Congratulations to the Minnesota Twins. Monday night, they lost to an older version of the Lansing Lugnuts.
Congratulations to Twins manager Ron Gardenhire. Monday night, he watched his boys throw away a game with lousy fielding, lousy at-bats, lousy thinking and lousy pitching. Then he won the D.B. Cooper Award for ingenious escapes by getting thrown out in the sixth.
The Kansas City Royals, in the 16th year of their three-year rebuilding program, have won more than 77 games once since 1993. They are getting "better'' the same way noise pollution gets "better.'' You just get used to it.
A local fast-food chain gives away soft drinks when the Royals steal a base.

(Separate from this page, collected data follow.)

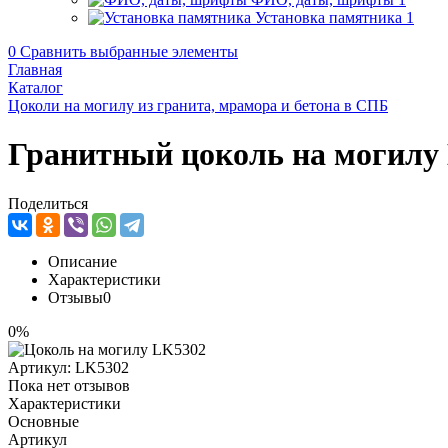
Установка памятника
1
0
Сравнить выбранные элементы
Главная
Каталог
Цоколи на могилу из гранита, мрамора и бетона в СПБ
Гранитный цоколь на могилу
Поделиться
Описание
Характеристики
Отзывы
0
0%
Артикул:
LK5302
Пока нет отзывов
Характеристики
Основные
Артикул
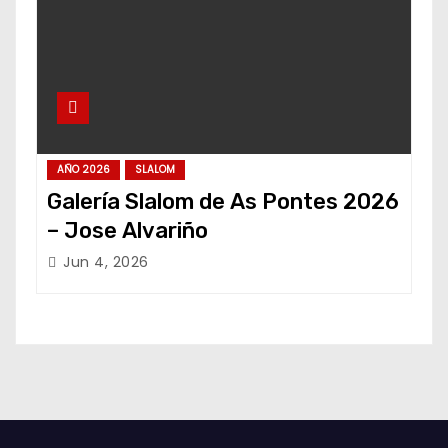
AÑO 2026
SLALOM
Galería Slalom de As Pontes 2026
– Jose Alvariño
Jun 4, 2026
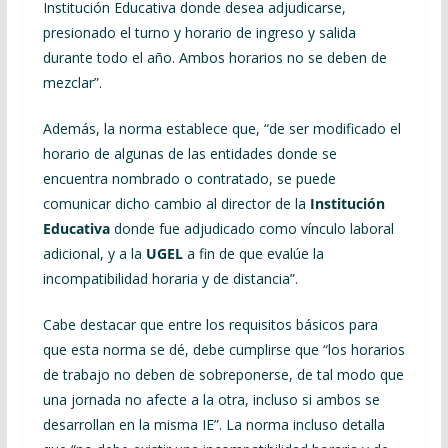
Institución Educativa donde desea adjudicarse,
presionado el turno y horario de ingreso y salida
durante todo el año. Ambos horarios no se deben de
mezclar”.
Además, la norma establece que, “de ser modificado el
horario de algunas de las entidades donde se
encuentra nombrado o contratado, se puede
comunicar dicho cambio al director de la
Institución
Educativa
donde fue adjudicado como vínculo laboral
adicional, y a la
UGEL
a fin de que evalúe la
incompatibilidad horaria y de distancia”.
Cabe destacar que entre los requisitos básicos para
que esta norma se dé, debe cumplirse que “los horarios
de trabajo no deben de sobreponerse, de tal modo que
una jornada no afecte a la otra, incluso si ambos se
desarrollan en la misma IE”. La norma incluso detalla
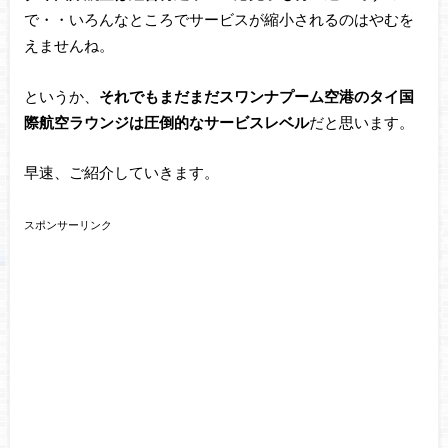
で・・いろんなところでサービスが縮小されるのはやむを
えませんね。
というか、
それでもまだまだスワンナプーム空港のタイ国
際航空ラウンジは圧倒的なサービスレベル
だと思います。
早速、ご紹介していきます。
スポンサーリンク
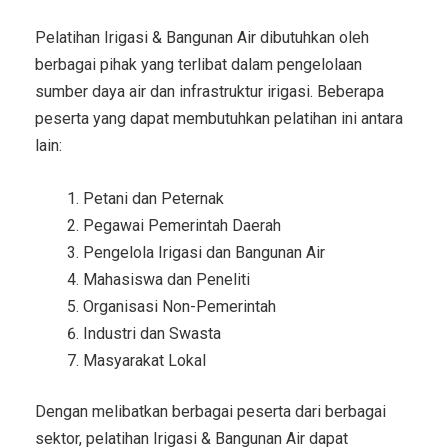
Pelatihan Irigasi & Bangunan Air dibutuhkan oleh
berbagai pihak yang terlibat dalam pengelolaan
sumber daya air dan infrastruktur irigasi. Beberapa
peserta yang dapat membutuhkan pelatihan ini antara
lain:
Petani dan Peternak
Pegawai Pemerintah Daerah
Pengelola Irigasi dan Bangunan Air
Mahasiswa dan Peneliti
Organisasi Non-Pemerintah
Industri dan Swasta
Masyarakat Lokal
Dengan melibatkan berbagai peserta dari berbagai
sektor, pelatihan Irigasi & Bangunan Air dapat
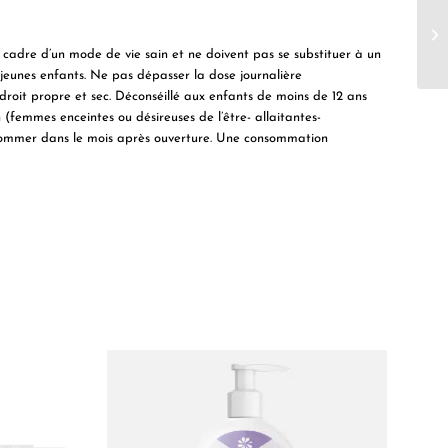
adre d’un mode de vie sain et ne doivent pas se substituer à un
 jeunes enfants. Ne pas dépasser la dose journalière
it propre et sec. Déconséillé aux enfants de moins de 12 ans
femmes enceintes ou désireuses de l’être- allaitantes-
onsommer dans le mois après ouverture. Une consommation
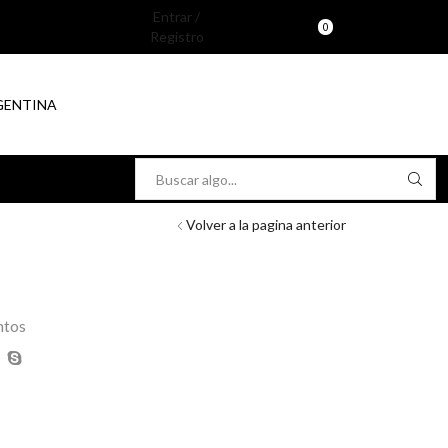
Entrar /
0
Registro
RGENTINA
Search
input
Volver a la pagina anterior
ntos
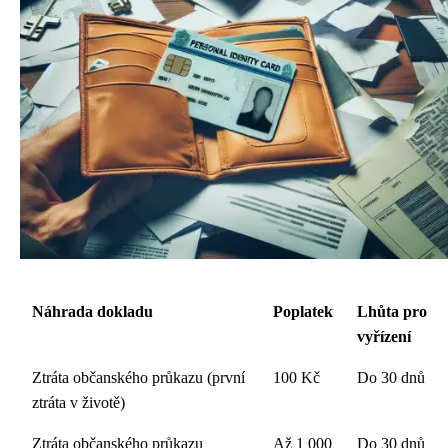
Náhrada dokladu
Poplatek
Lhůta pro
vyřízení
Ztráta občanského průkazu (první
100 Kč
Do 30 dnů
ztráta v životě)
Ztráta občanského průkazu
Až 1 000
Do 30 dnů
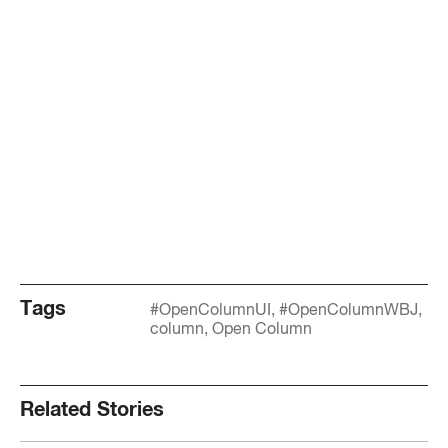
Tags
#OpenColumnUI
#OpenColumnWBJ
column
Open Column
Related Stories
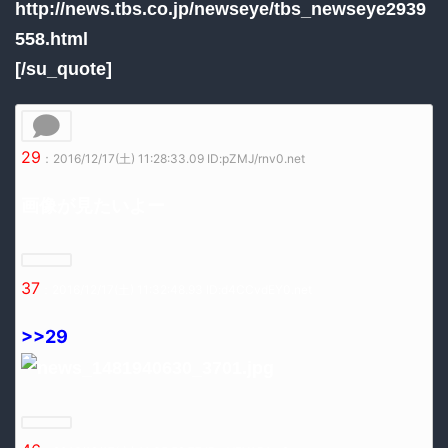
http://news.tbs.co.jp/newseye/tbs_newseye2939
558.html
[/su_quote]
29
：2016/12/17(土) 11:28:33.09 ID:pZMJ/rnv0.net
画像が見たいよー
37
：2016/12/17(土) 11:32:48.93 ID:d4CCvdEY0.net
>>29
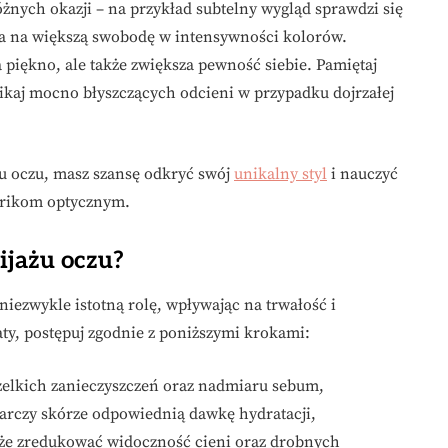
nych okazji – na przykład subtelny wygląd sprawdzi się
la na większą swobodę w intensywności kolorów.
 piękno, ale także zwiększa pewność siebie. Pamiętaj
kaj mocno błyszczących odcieni w przypadku dojrzałej
u oczu, masz szansę odkryć swój
unikalny styl
i nauczyć
 trikom optycznym.
ijażu oczu?
iezwykle istotną rolę, wpływając na trwałość i
aty, postępuj zgodnie z poniższymi krokami:
szelkich zanieczyszczeń oraz nadmiaru sebum,
tarczy skórze odpowiednią dawkę hydratacji,
oże zredukować widoczność cieni oraz drobnych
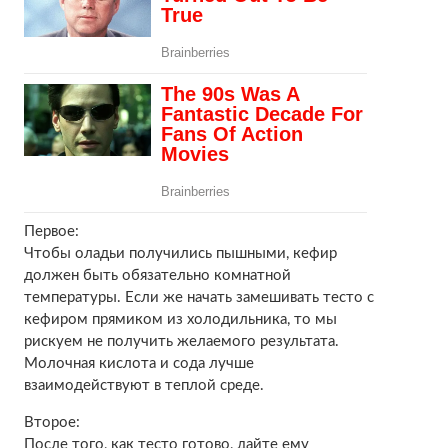
Первое:
Чтобы оладьи получились пышными, кефир
должен быть обязательно комнатной
температуры. Если же начать замешивать тесто с
кефиром прямиком из холодильника, то мы
рискуем не получить желаемого результата.
Молочная кислота и сода лучше
взаимодействуют в теплой среде.
Второе:
После того, как тесто готово, дайте ему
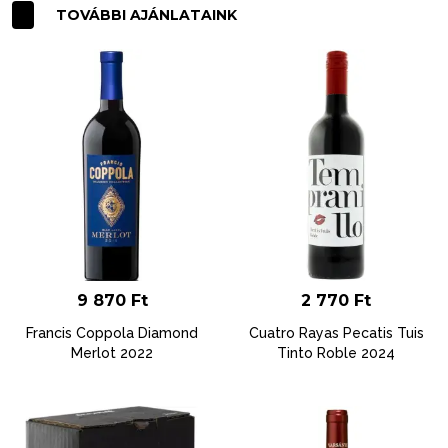
TOVÁBBI AJÁNLATAINK
9 870
Ft
2 770
Ft
Francis Coppola Diamond
Cuatro Rayas Pecatis Tuis
Merlot 2022
Tinto Roble 2024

If the Royals gave away shots of bourbon after winning seasons, they'd be a baseball version of AA.
Through 29 games, the 2009 Royals were 18-11. Entering Monday's game with the Twins at Kauffman Stadium, they had lost 31 of 45 games despite the presence of Zack (10-3) Greinke.
The Royals have no starters batting .300. They rank next-to-last in the American League in average, runs, on-base percentage and slugging percentage. Their team ERA ranks 10th in the American League, and their bullpen ranks 12th.
Willie Bloomquist appears to be one of their better players. I'm not sure whether I just insulted Bloomquist, or the Royals.
So the Twins' 4-2 failure Monday might represents their worst loss of the season. Or century.
They sent their de facto ace, Nick Blackburn, to the mound. He was 6-3 with a rotation-best 3.11 ERA. The Royals "countered'' with Luke Hochevar and his 5.87 ERA.
The Twins had two of the best players in baseball, Joe Mauer and Justin Morneau, in the middle of the lineup. The Royals "countered'' with Billy Butler and Mike Jacobs. Or is it Billy Jacobs and Mike Butler?
Somehow, the Royals won, anyway, as the Twins committed these baseball sins:
• Left fielder Delmon Young cut in front of center fielder Denard Span to catch a fly, then threw home off-balance, which would have cost the Twins a run had the Royals been smart enough to try to score from third on the play.
• Span twice caught fly balls and hesitated throwing the ball in as runners advanced.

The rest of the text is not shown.